TASK DESCRIPTION: Pull out every line below containing the word "зоне".
=== Begin Enclosure ===
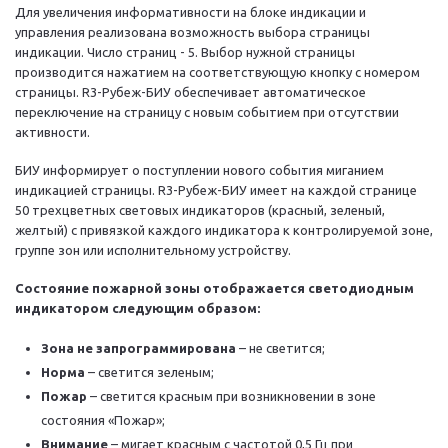
Для увеличения информативности на блоке индикации и
управления реализована возможность выбора страницы
индикации. Число страниц - 5. Выбор нужной страницы
производится нажатием на соответствующую кнопку с номером
страницы. R3-Рубеж-БИУ обеспечивает автоматическое
переключение на страницу с новым событием при отсутствии
активности.
БИУ информирует о поступлении нового события миганием
индикацией страницы. R3-Рубеж-БИУ имеет на каждой странице
50 трехцветных световых индикаторов (красный, зеленый,
желтый) с привязкой каждого индикатора к контролируемой зоне,
группе зон или исполнительному устройству.
Состояние пожарной зоны отображается светодиодным
индикатором следующим образом:
Зона не запрограммирована
– не светится;
Норма
– светится зеленым;
Пожар
– светится красным при возникновении в зоне
состояния «Пожар»;
Внимание
– мигает красным с частотой 0,5 Гц при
=== End Enclosure ===
EXERCISE SOLUTION:
желтый) с привязкой каждого индикатора к контролируемой зоне,
– светится красным при возникновении в зоне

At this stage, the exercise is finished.